Senior Congress leader P Chidambaram also asked Indian Army Chief Bipin Rawat to limit himself to his job after the latter questioned the leadership behind the anti-citizenship act protests.

All India Majlis-e-Ittehadul Muslimeen (AIMIM) chief Asaduddin Owaisi also said that army should not interfere in civilian issues.

He further stated that as per Constitution, the army should not interfere in civilian issues and right to protest was a fundamental right.

India Unrest

India is currently facing widespread protests after the Bharatiya Janata Party passed the controversial CAA. The Act makes it easier for non-Muslims from the neighbouring countries of Afghanistan, Bangladesh and Pakistan who settled in India prior to 2015 to gain Indian citizenship.

Thousands of people have protested, saying the law is anti-Muslim and the latest in a series of measures by Prime Minister Narendra Modi’s Hindu nationalist government to marginalise the community. At least six people have died in clashes between protesters and security forces. The government, in order to quell the protests, imposed internet bans and curfews.

Big rallies crowded streets and criticizing the modi administration and demanding to pull back the law.

During the past week of unrest, hundreds of people have been arrested.

Authorities have cut the internet in some flashpoint areas and banned large gatherings in others.

Police have fired tear gas, also accused of beating protesters.

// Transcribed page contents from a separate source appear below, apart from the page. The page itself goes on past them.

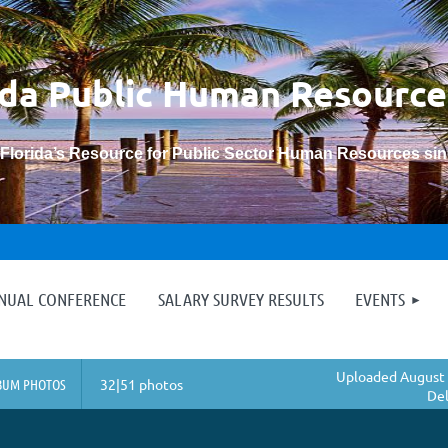
ida Public Human
Resource
“Florida’s Resource for Public Sector Human Resources si
≡
NNUAL CONFERENCE
SALARY SURVEY RESULTS
EVENTS
Uploaded August 
BUM PHOTOS
32|51 photos
Del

The arrested include women and students, heightening the anger.

Restrictions also imposed in Lucknow, capital of northern Uttar Pradesh state.

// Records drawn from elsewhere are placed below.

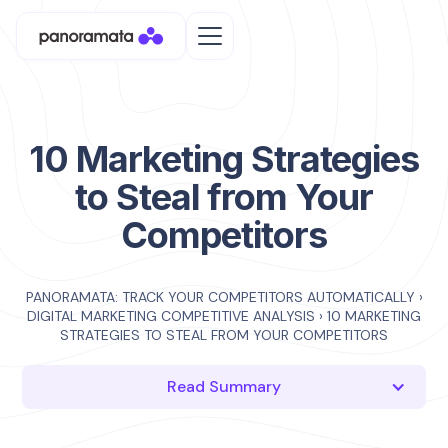
10 Marketing Strategies
to Steal from Your
Competitors
PANORAMATA: TRACK YOUR COMPETITORS AUTOMATICALLY
›
DIGITAL MARKETING COMPETITIVE ANALYSIS
›
10 MARKETING
STRATEGIES TO STEAL FROM YOUR COMPETITORS
Read Summary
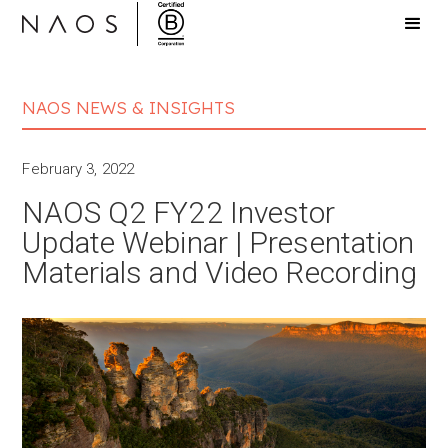
NAOS NEWS & INSIGHTS
February 3, 2022
NAOS Q2 FY22 Investor
Update Webinar | Presentation
Materials and Video Recording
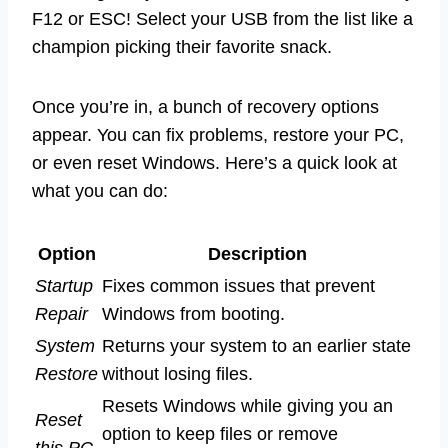
F12 or ESC! Select your USB from the list like a
champion picking their favorite snack.
Once you’re in, a bunch of recovery options
appear. You can fix problems, restore your PC,
or even reset Windows. Here’s a quick look at
what you can do:
Option
Description
Startup
Fixes common issues that prevent
Repair
Windows from booting.
System
Returns your system to an earlier state
Restore
without losing files.
Resets Windows while giving you an
Reset
option to keep files or remove
this PC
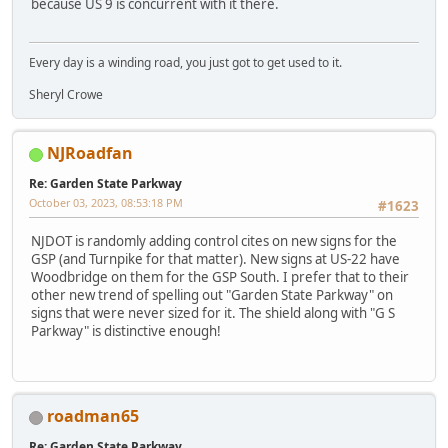
because US 9 is concurrent with it there.
Every day is a winding road, you just got to get used to it.
Sheryl Crowe
NJRoadfan
Re: Garden State Parkway
October 03, 2023, 08:53:18 PM
#1623
NJDOT is randomly adding control cites on new signs for the
GSP (and Turnpike for that matter). New signs at US-22 have
Woodbridge on them for the GSP South. I prefer that to their
other new trend of spelling out "Garden State Parkway" on
signs that were never sized for it. The shield along with "G S
Parkway" is distinctive enough!
roadman65
Re: Garden State Parkway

In New Delhi, authorities imposed a ban on gatherings of more than four people in some of its Muslim-dominated districts.

Police fired shots in the air in a Muslim-dominated part of the capital.

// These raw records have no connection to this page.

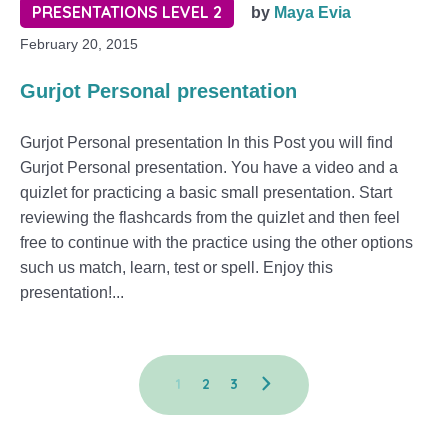
PRESENTATIONS LEVEL 2
by
Maya Evia
February 20, 2015
Gurjot Personal presentation
Gurjot Personal presentation In this Post you will find
Gurjot Personal presentation. You have a video and a
quizlet for practicing a basic small presentation. Start
reviewing the flashcards from the quizlet and then feel
free to continue with the practice using the other options
such us match, learn, test or spell. Enjoy this
presentation!...
1
2
3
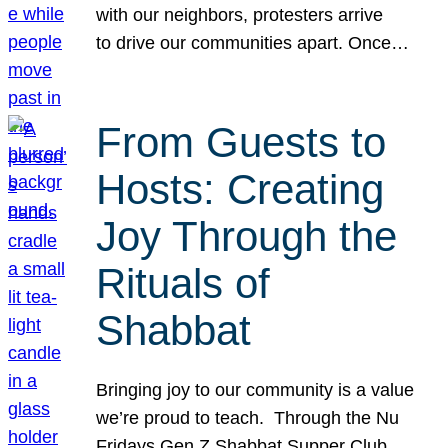
with our neighbors, protesters arrive
to drive our communities apart. Once…
From Guests to
Hosts: Creating
Joy Through the
Rituals of
Shabbat
Bringing joy to our community is a value
we’re proud to teach. Through the Nu
Fridays Gen Z Shabbat Supper Club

Police also stormed protest in front of New Delhi’s Jamia Millia Islamia university that left 200 students injured.

Hundreds of people rallied in Mumbai and chanted”We Are All One”.

Protests have also turned violent in West Bengal where many were injured in scuffles.

The UN Secretary-General’s spokesman Stephane Dujarric also expressed concerns on the situation.

The United States’s State Department also urged New Delhi to protect human rights.

What’s the new bill ?

Modi’s new citizenship act challenges secularism by injecting religion into national policy.

The Citizenship Amendment Act  allows persecuted minorities a fast-track route to Indian citizenship.

Muslims, however, not included.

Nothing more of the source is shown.